We surveyed patients admitted to our Level I trauma center (July 2019 to October 2020) regarding baseline functioning and quality of life after injury, using the Patient-Reported Outcomes Measurement Information System (PROMIS-29) instrument, a primary care posttraumatic stress disorder screen, and questions on substance use, employment, and living situation. Patients were re-surveyed at 6 months. PROMIS-29 scores are reported as t scores compared with the US population. Differences between groups were analyzed using χ2, signed-rank, and t tests, with paired tests used for changes over time.


Three hundred sixty-two patients completed the baseline, 130 of whom completed 6-month follow-up.

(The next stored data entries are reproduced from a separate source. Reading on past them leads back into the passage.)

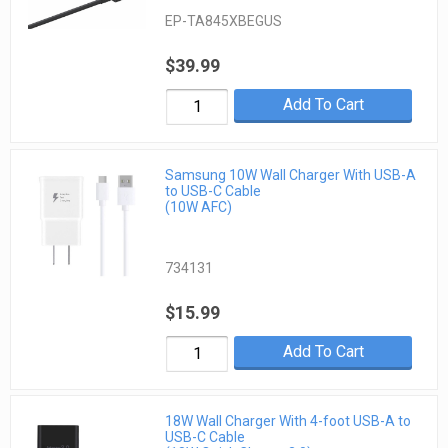
EP-TA845XBEGUS
$39.99
Add To Cart
Samsung 10W Wall Charger With USB-A
to USB-C Cable
(10W AFC)
734131
$15.99
Add To Cart
18W Wall Charger With 4-foot USB-A to
USB-C Cable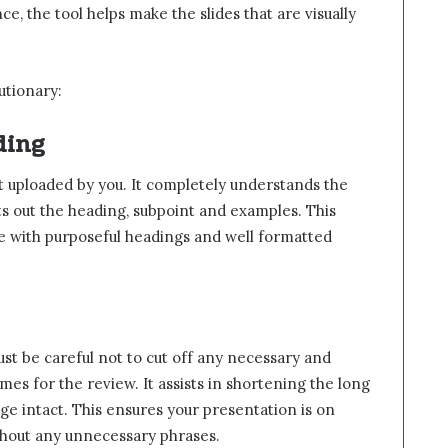
e, the tool helps make the slides that are visually
utionary:
ding
nt uploaded by you. It completely understands the
s out the heading, subpoint and examples. This
re with purposeful headings and well formatted
t be careful not to cut off any necessary and
mes for the review. It assists in shortening the long
ge intact. This ensures your presentation is on
thout any unnecessary phrases.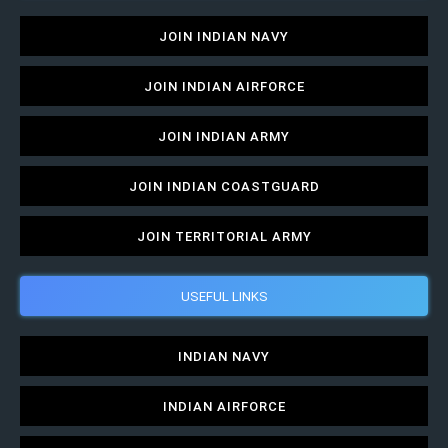
JOIN INDIAN NAVY
JOIN INDIAN AIRFORCE
JOIN INDIAN ARMY
JOIN INDIAN COASTGUARD
JOIN TERRITORIAL ARMY
USEFUL LINKS
INDIAN NAVY
INDIAN AIRFORCE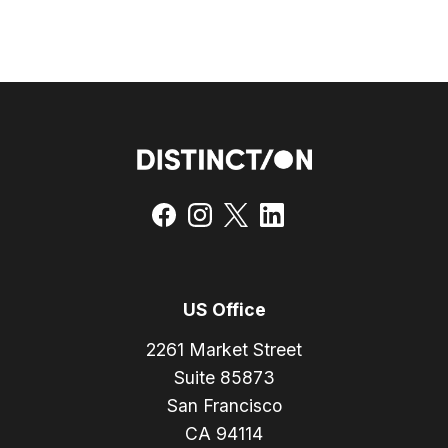
US Office
2261 Market Street
Suite 85873
San Francisco
CA 94114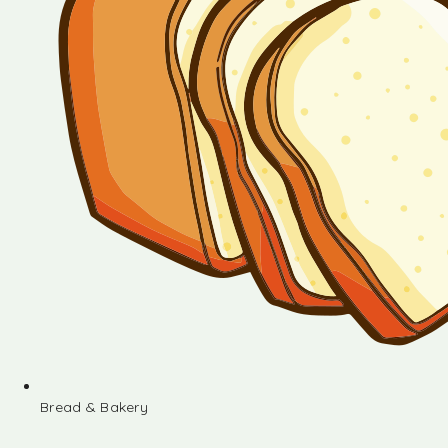
Bread & Bakery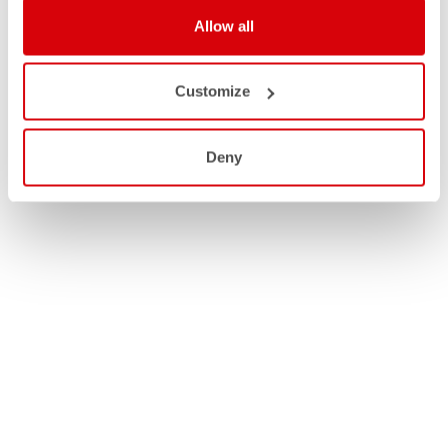
Allow all
Customize
Deny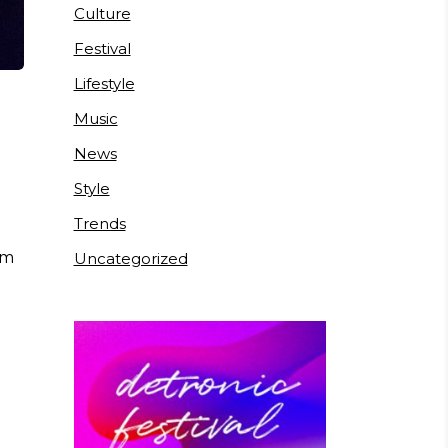
Culture
Festival
Lifestyle
Music
News
Style
Trends
um
Uncategorized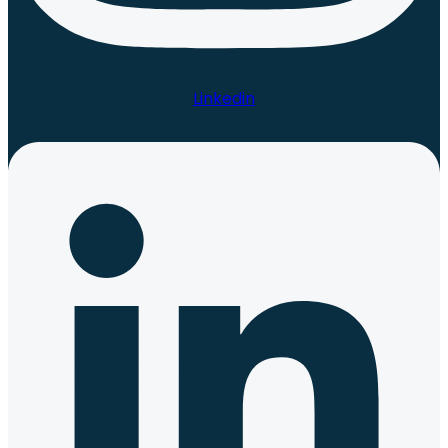
Linkedin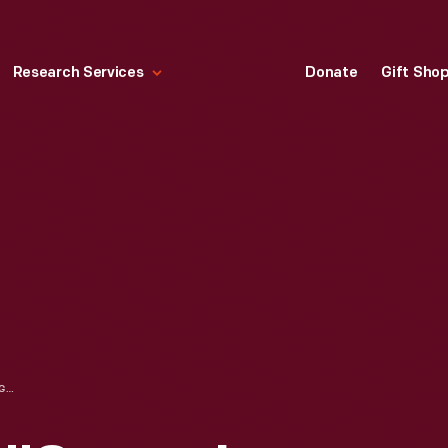
Research Services
Donate
Gift Sho
STEVIE WONDER "SONGS IN THE KEY OF LIFE" EIGHT TRACK TAPE, 1976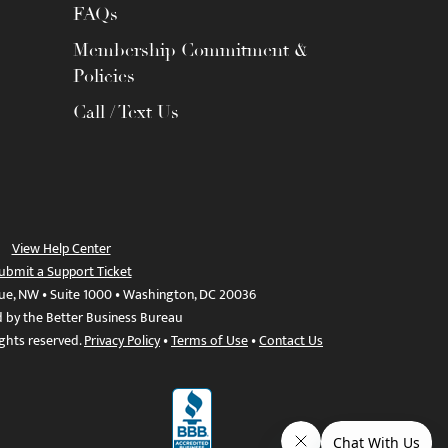
FAQs
Membership Commitment &
Policies
Call / Text Us
View Help Center
ubmit a Support Ticket
ue, NW • Suite 1000 • Washington, DC 20036
d by the Better Business Bureau
ights reserved.
Privacy Policy
•
Terms of Use
•
Contact Us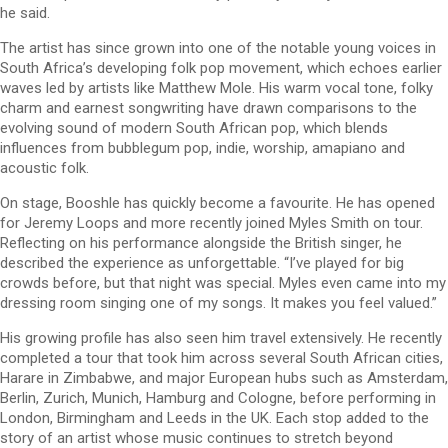
he said.
The artist has since grown into one of the notable young voices in
South Africa’s developing folk pop movement, which echoes earlier
waves led by artists like Matthew Mole. His warm vocal tone, folky
charm and earnest songwriting have drawn comparisons to the
evolving sound of modern South African pop, which blends
influences from bubblegum pop, indie, worship, amapiano and
acoustic folk.
On stage, Booshle has quickly become a favourite. He has opened
for Jeremy Loops and more recently joined Myles Smith on tour.
Reflecting on his performance alongside the British singer, he
described the experience as unforgettable. “I’ve played for big
crowds before, but that night was special. Myles even came into my
dressing room singing one of my songs. It makes you feel valued.”
His growing profile has also seen him travel extensively. He recently
completed a tour that took him across several South African cities,
Harare in Zimbabwe, and major European hubs such as Amsterdam,
Berlin, Zurich, Munich, Hamburg and Cologne, before performing in
London, Birmingham and Leeds in the UK. Each stop added to the
story of an artist whose music continues to stretch beyond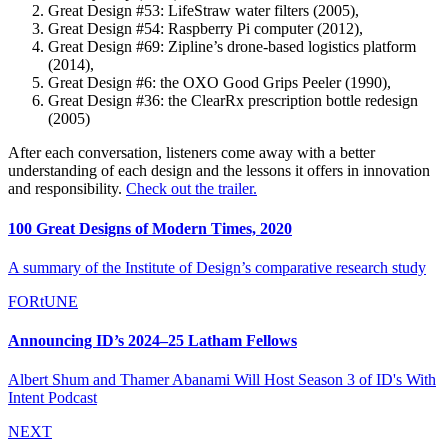
Great Design #53: LifeStraw water filters (2005),
Great Design #54: Raspberry Pi computer (2012),
Great Design #69: Zipline’s drone-based logistics platform
(2014),
Great Design #6: the OXO Good Grips Peeler (1990),
Great Design #36: the ClearRx prescription bottle redesign
(2005)
After each conversation, listeners come away with a better
understanding of each design and the lessons it offers in innovation
and responsibility.
Check out the trailer.
100 Great Designs of Modern Times, 2020
A summary of the Institute of Design’s comparative research study
FORtUNE
Announcing ID’s 2024–25 Latham Fellows
Albert Shum and Thamer Abanami Will Host Season 3 of ID's With
Intent Podcast
NEXT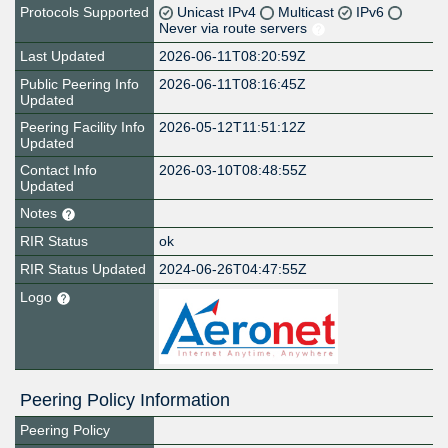
Protocols Supported
Unicast IPv4
Multicast
IPv6
Never via route servers
Last Updated
2026-06-11T08:20:59Z
Public Peering Info
2026-06-11T08:16:45Z
Updated
Peering Facility Info
2026-05-12T11:51:12Z
Updated
Contact Info
2026-03-10T08:48:55Z
Updated
Notes
RIR Status
ok
RIR Status Updated
2024-06-26T04:47:55Z
Logo
Peering Policy Information
Peering Policy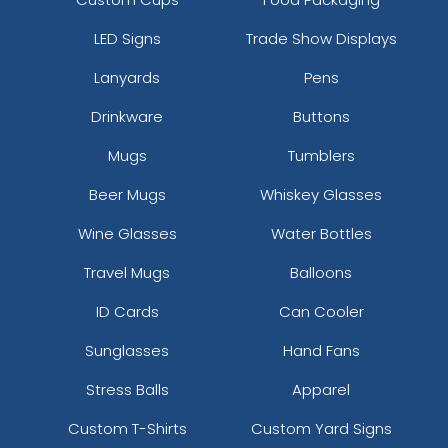
LED Signs
Trade Show Displays
Lanyards
Pens
Drinkware
Buttons
Mugs
Tumblers
Beer Mugs
Whiskey Glasses
Wine Glasses
Water Bottles
Travel Mugs
Balloons
ID Cards
Can Cooler
Sunglasses
Hand Fans
Stress Balls
Apparel
Custom T-Shirts
Custom Yard Signs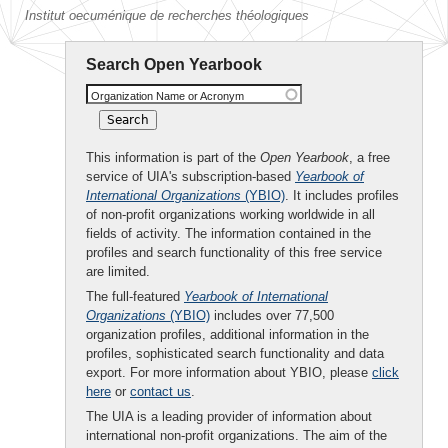
Institut oecuménique de recherches théologiques
Search Open Yearbook
Organization Name or Acronym
This information is part of the
Open Yearbook
, a free
service of UIA's subscription-based
Yearbook of
International Organizations
(YBIO)
. It includes profiles
of non-profit organizations working worldwide in all
fields of activity. The information contained in the
profiles and search functionality of this free service
are limited.
The full-featured
Yearbook of International
Organizations
(YBIO)
includes over 77,500
organization profiles, additional information in the
profiles, sophisticated search functionality and data
export. For more information about YBIO, please
click
here
or
contact us
.
The UIA is a leading provider of information about
international non-profit organizations. The aim of the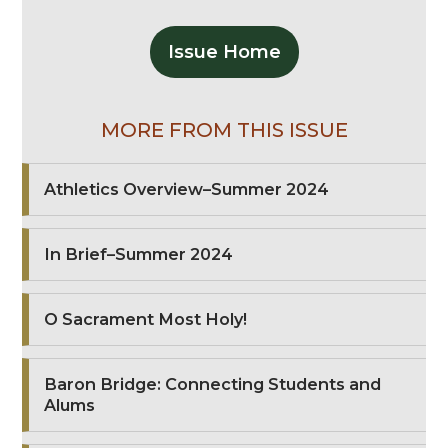
Issue Home
MORE FROM THIS ISSUE
Athletics Overview–Summer 2024
In Brief–Summer 2024
O Sacrament Most Holy!
Baron Bridge: Connecting Students and
Alums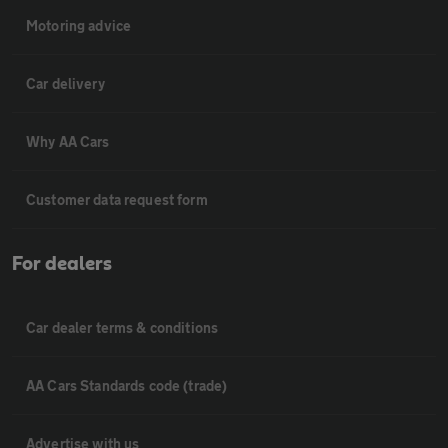
Motoring advice
Car delivery
Why AA Cars
Customer data request form
For dealers
Car dealer terms & conditions
AA Cars Standards code (trade)
Advertise with us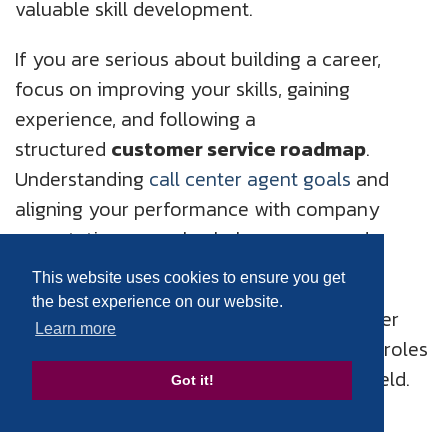
valuable skill development.
If you are serious about building a career,
focus on improving your skills, gaining
experience, and following a
structured
customer service roadmap
.
Understanding
call center agent goals
and
aligning your performance with company
expectations can also help you succeed.
This website uses cookies to ensure you get
Companies like HGS Canada continue to
the best experience on our website.
provide excellent opportunities in customer
Learn more
service, offering both on-site and remote roles
for professionals looking to grow in this field.
Got it!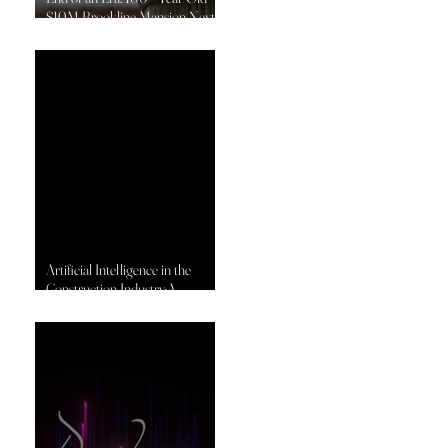
$10M Brookline Mansion Next
to America’s Oldest Country
Club Set for Demolition by
DeJesus Industries
Artificial Intelligence in the
Construction Industry:A
Transformative Shift in
Productivity, Prediction, and
Performance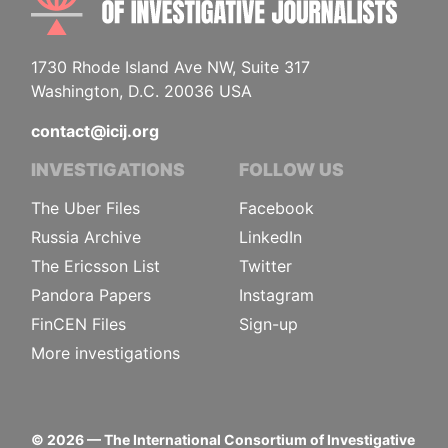
1730 Rhode Island Ave NW, Suite 317
Washington, D.C. 20036 USA
contact@icij.org
INVESTIGATIONS
FOLLOW US
The Uber Files
Facebook
Russia Archive
LinkedIn
The Ericsson List
Twitter
Pandora Papers
Instagram
FinCEN Files
Sign-up
More investigations
©
2026
— The International Consortium of Investigative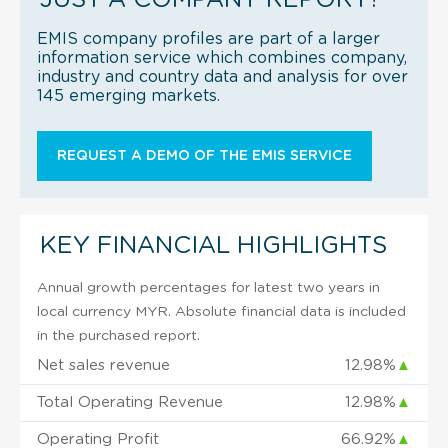
EMIS company profiles are part of a larger
information service which combines company,
industry and country data and analysis for over
145 emerging markets.
REQUEST A DEMO OF THE EMIS SERVICE
KEY FINANCIAL HIGHLIGHTS
Annual growth percentages for latest two years in
local currency MYR. Absolute financial data is included
in the purchased report.
Net sales revenue
12.98%
▲
Total Operating Revenue
12.98%
▲
Operating Profit
66.92%
▲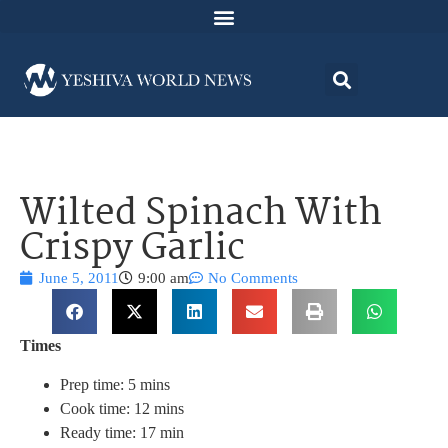
Wilted Spinach With
Crispy Garlic
June 5, 2011
9:00 am
No Comments
Times
Prep time: 5 mins
Cook time: 12 mins
Ready time: 17 min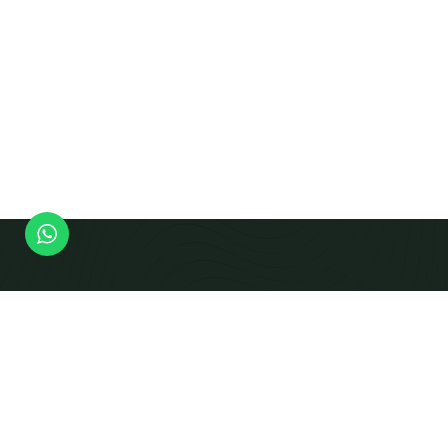
Modern Equipment Checks To Produce Calibrated
Beams And Panels That Integrate Smoothly Into
Prefabricated Building Systems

Those completing the 6-month survey were similar ages (43.3 ± 17.8 vs. 44.4 ± 19.0, p = 0.57), mechanism (24.7% vs. 28.0% shot or stabbed, p = 0.61), and severities (median Injury Severity Score, 9 vs. 9; p = 0.15) as those who only completed the baseline. There were 55.0% reported being hospitalized for an injury previously. Patients reported decreases in ability to participate in social roles and activities (mean t score 51.4 vs. 55.3; p = 0.011) and increases in anxiety (53.8 vs. 50.5, p = 0.011) and depression (51.0 vs. 48.7, p = 0.025). There were 26.2% that screened positive for posttraumatic stress disorder at 6 months. Employment decreased at 6 months, with 63.9% reporting being “occasionally” employed or unemployed at 6 months versus 44.6% preinjury (p < 0.001).


The effects of injury extend beyond pain and disability, impacting several realms of life for at least 6 months following trauma. These data support the development of screening and intervention protocols for postinjury patients.


Prognostic and Epidemiologic; Level IV.